Setting Up a Partner SAML Provider
Setting up a new SAML provider for the Crunch app requires work by both Crunch and its partner. Crunch only supports Service Provider Initiated Login.
The following describes the three-part process:
- Step one (partner): Register Crunch's login URL with your SAML provider and generate x509cert, Identifier url, and login url.
- Step two (Crunch): Add tokens and configuration to Crunch's application configuration.
- Step three (partner + Crunch): Test the integration together.
Step one: Registering Crunch SAML URLs (partner)
- Register Crunch's SAML domains and redirect URLs with your SAMLprovider. Crunch's SAML URIs are:
The following example uses [workspace] in the URL. Please replace [workspace] with your organization's workspace name.

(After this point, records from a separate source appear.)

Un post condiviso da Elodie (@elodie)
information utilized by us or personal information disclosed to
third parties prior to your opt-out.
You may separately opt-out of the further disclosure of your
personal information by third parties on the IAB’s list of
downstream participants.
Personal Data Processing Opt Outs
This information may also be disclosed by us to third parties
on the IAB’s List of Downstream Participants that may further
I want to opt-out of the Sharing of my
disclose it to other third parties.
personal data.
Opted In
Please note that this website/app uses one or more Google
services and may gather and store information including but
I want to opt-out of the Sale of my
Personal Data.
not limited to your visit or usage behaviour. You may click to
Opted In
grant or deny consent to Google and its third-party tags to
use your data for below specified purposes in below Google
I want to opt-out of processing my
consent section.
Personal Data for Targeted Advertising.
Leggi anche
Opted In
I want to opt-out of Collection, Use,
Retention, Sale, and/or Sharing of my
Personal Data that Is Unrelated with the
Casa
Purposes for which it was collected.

- Domain (Entity ID): https://[workspace].crunch.io
- Assertion Consumer Service:
https://[workspace].crunch.io/api/public/saml2/assertion_consumer_service/?name=[your-crunch-provided-name]
- Provide the following details to Crunch:
- Identifier URL (Entity ID): a string, sometimes human-readable, sometimes a hash value/random string, or sometimes a mixture of both.

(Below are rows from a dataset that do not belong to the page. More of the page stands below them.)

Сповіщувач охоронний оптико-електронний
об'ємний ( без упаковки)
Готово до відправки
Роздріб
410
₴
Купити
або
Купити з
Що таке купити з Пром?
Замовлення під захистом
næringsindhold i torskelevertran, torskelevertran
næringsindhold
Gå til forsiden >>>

- X509cert.pem: Public cert.
- The scope that Crunch should request access to: Crunch needs to be able to verify the user's email address vs. the login email address, from which Crunch pulls the full name of the user's profile. Crunch uses the attribute name 'email' for user email addresses.
- Signon URL: The identity provider’s login url a crunch user is directed to.
- If you wish to enable Just-in-time provisioning, then provide the email domains that should be included.
Step two: Configuring the partner's SAML provider (Crunch)
Once Crunch has received the above information from you, Crunch configures the new partner SAML provider in its platform.
Step three: Testing the integration (Crunch + partner)
Navigate a web browser to Crunch and sign in.